I tried the romin for a few rides and found that its curved back didn't allow me to get into the sort of riding position that the flat backed toupe would. Also, the romin has a wider nose and my legs were rubbing on it a bit more than I would have liked. I have heard that this saddle is more geared towards TT riders because of these two features. Yet, I see roadies using it all the time, including two of my teammates. 
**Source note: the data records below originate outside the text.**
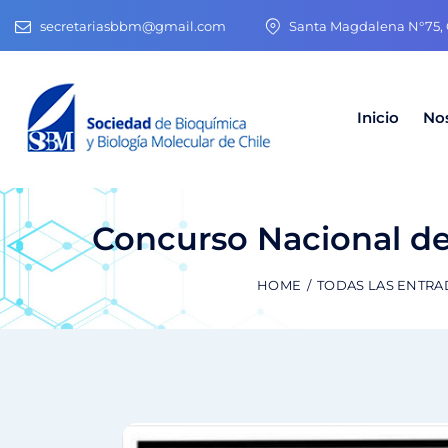
secretariasbbm@gmail.com
Santa Magdalena N°75, O
Inicio
No
Concurso Nacional d
HOME
TODAS LAS ENTRA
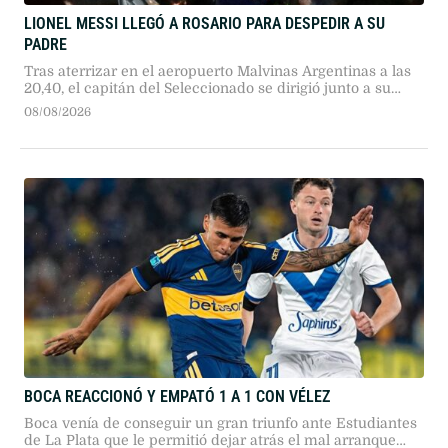
LIONEL MESSI LLEGÓ A ROSARIO PARA DESPEDIR A SU
PADRE
Tras aterrizar en el aeropuerto Malvinas Argentinas a las
20,40, el capitán del Seleccionado se dirigió junto a su
familia hasta el lugar donde están los restos de su padre.
08/08/2026
BOCA REACCIONÓ Y EMPATÓ 1 A 1 CON VÉLEZ
Boca venía de conseguir un gran triunfo ante Estudiantes
de La Plata que le permitió dejar atrás el mal arranque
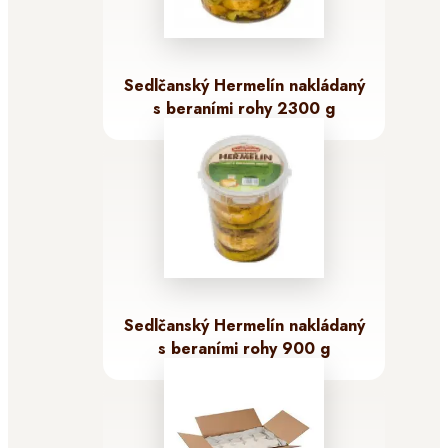
Sedlčanský Hermelín nakládaný
s beraními rohy 2300 g
Sedlčanský Hermelín nakládaný
s beraními rohy 900 g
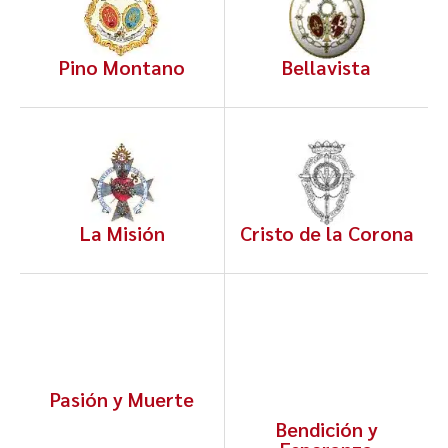
Pino Montano
Bellavista
La Misión
Cristo de la Corona
Pasión y Muerte
Bendición y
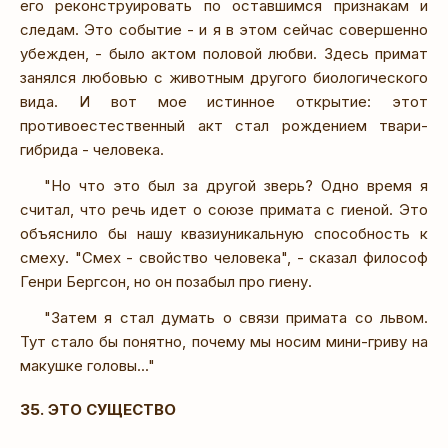
его реконструировать по оставшимся признакам и
следам. Это событие - и я в этом сейчас совершенно
убежден, - было актом половой любви. Здесь примат
занялся любовью с животным другого биологического
вида. И вот мое истинное открытие: этот
противоестественный акт стал рождением твари-
гибрида - человека.
"Но что это был за другой зверь? Одно время я
считал, что речь идет о союзе примата с гиеной. Это
объяснило бы нашу квазиуникальную способность к
смеху. "Смех - свойство человека", - сказал философ
Генри Бергсон, но он позабыл про гиену.
"Затем я стал думать о связи примата со львом.
Тут стало бы понятно, почему мы носим мини-гриву на
макушке головы..."
35. ЭТО СУЩЕСТВО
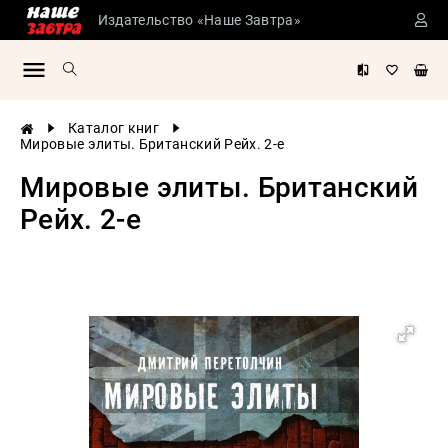
Издательство «Наше Завтра»
Сталинские
учебники
Детская
Каталог книг
литература
Мировые элиты. Британский Рейх. 2-е
Философия
Мировые элиты. Британский
История
Рейх. 2-е
России
Военная
история
Мировая
история
Экономика
Психология
Конспирология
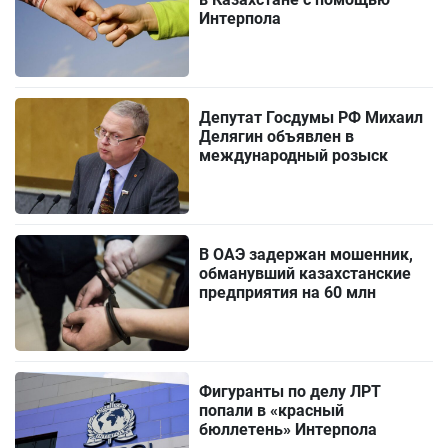
Интерпола
Депутат Госдумы РФ Михаил
Делягин объявлен в
международный розыск
В ОАЭ задержан мошенник,
обманувший казахстанские
предприятия на 60 млн
Фигуранты по делу ЛРТ
попали в «красный
бюллетень» Интерпола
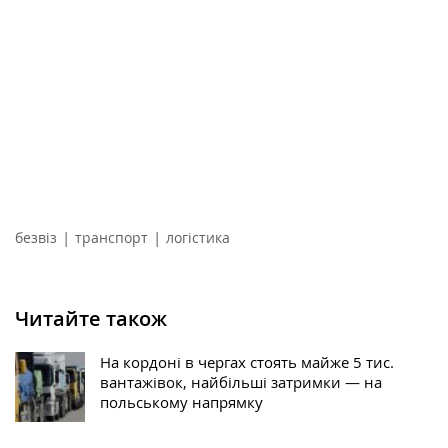
|
|
безвіз
транспорт
логістика
Читайте також
На кордоні в чергах стоять майже 5 тис.
вантажівок, найбільші затримки — на
польському напрямку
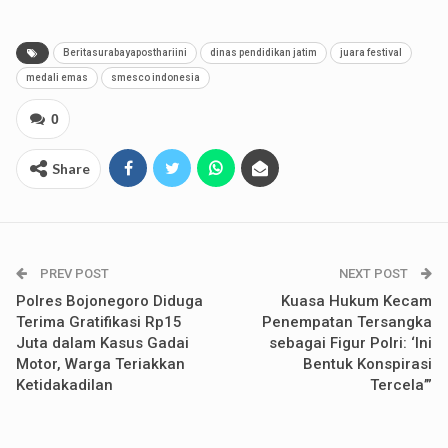
Beritasurabayaposthariini
dinas pendidikan jatim
juara festival
medali emas
smesco indonesia
0
Share
PREV POST
NEXT POST
Polres Bojonegoro Diduga
Kuasa Hukum Kecam
Terima Gratifikasi Rp15
Penempatan Tersangka
Juta dalam Kasus Gadai
sebagai Figur Polri: ‘Ini
Motor, Warga Teriakkan
Bentuk Konspirasi
Ketidakadilan
Tercela’”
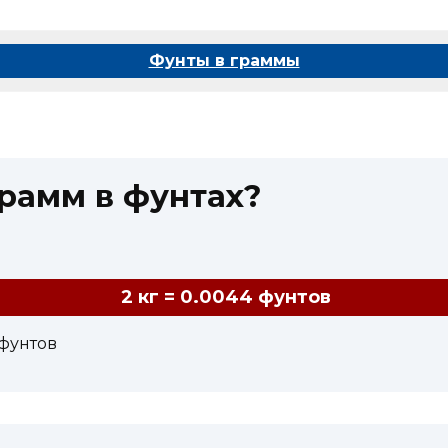
Фунты в граммы
грамм в фунтах?
2 кг = 0.0044 фунтов
 фунтов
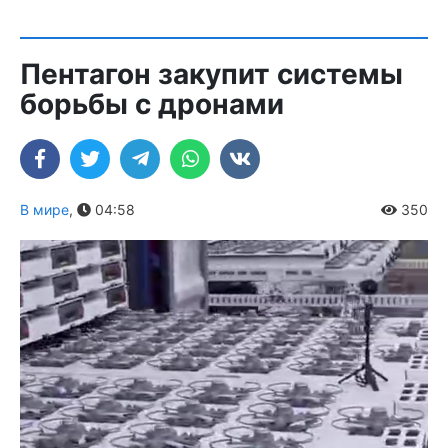
Пентагон закупит системы
борьбы с дронами
В мире
,
04:58
350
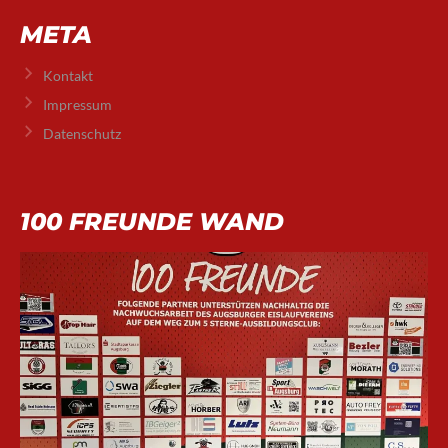
META
Kontakt
Impressum
Datenschutz
100 FREUNDE WAND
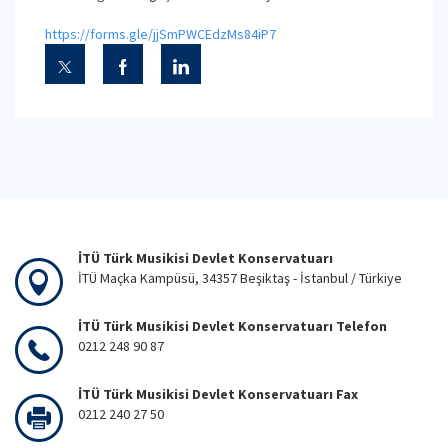
https://forms.gle/jjSmPWCEdzMs84iP7
İTÜ Türk Musikisi Devlet Konservatuarı
İTÜ Maçka Kampüsü, 34357 Beşiktaş - İstanbul / Türkiye
İTÜ Türk Musikisi Devlet Konservatuarı Telefon
0212 248 90 87
İTÜ Türk Musikisi Devlet Konservatuarı Fax
0212 240 27 50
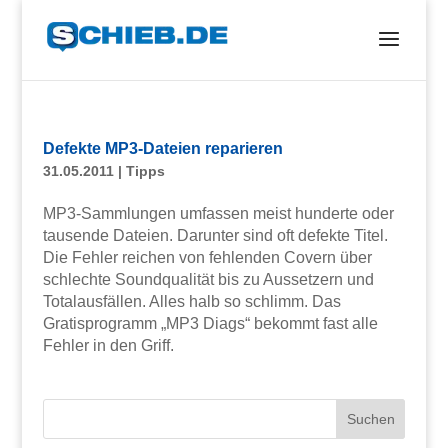
Defekte MP3-Dateien reparieren
31.05.2011
|
Tipps
MP3-Sammlungen umfassen meist hunderte oder
tausende Dateien. Darunter sind oft defekte Titel.
Die Fehler reichen von fehlenden Covern über
schlechte Soundqualität bis zu Aussetzern und
Totalausfällen. Alles halb so schlimm. Das
Gratisprogramm „MP3 Diags“ bekommt fast alle
Fehler in den Griff.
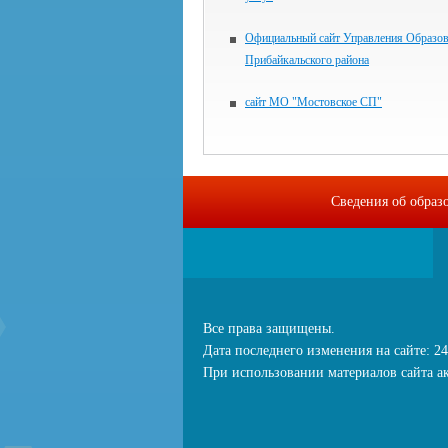
Официальный сайт Управления Образо
Прибайкальского района
сайт МО "Мостовское СП"
Сведения об образ
Все права защищены.
Дата последнего изменения на сайте: 24
При использовании материалов сайта ак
I would say the 155 could be more comfortable but it depends on your riding position. If you ride casual upright it could be fine. But if you ride a more aggressive position I would advise against it. Check out Specialized's chart on the matter:

http://www.specialized.com/specs/spec.jsp?speccode=bodygeometrysaddles

The rider in the aero position is recommended to not use the 155 even if the sit bones are measured up to 160mm.


----------



## carlislegeorge (Mar 28, 2004)

I had the Toupe for a year or so, and have recently switched to Romin. Am still adjusting my flabby posterior, but I have noticed that it takes a few miles on each ride before the Romin "settles in" to a good comfort level, and then it actually feels as good or better than the Toupe. I have the 143 size in each. I haven't put in enough long ride miles on the Romin to make a fair comparison, but my experience on the Toupe has been at about 50 miles my posterior gets and stays a little uncomfortable.


----------



## lambdamaster (Oct 6, 2009)

I have one in 130, and it has remained comfortable for around 2000 miles. Sure it's hard as a rock, but you'll get used to it. I do wish the nose was a little shorter though.


----------



## AndyNZ (Jul 19, 2007)

I love mine, it almost feels more comfortable in the drops racing.


----------



## -dustin (Jan 11, 2009)

Got one on my cross bike, one on my road bike, and one on my mtn bike. First saddle that's really 'disappeared' under me.


----------



## pdainsworth (Jun 6, 2004)

-dustin said:


> Got one on my cross bike, one on my road bike, and one on my mtn bike. First saddle that's really 'disappeared' under me.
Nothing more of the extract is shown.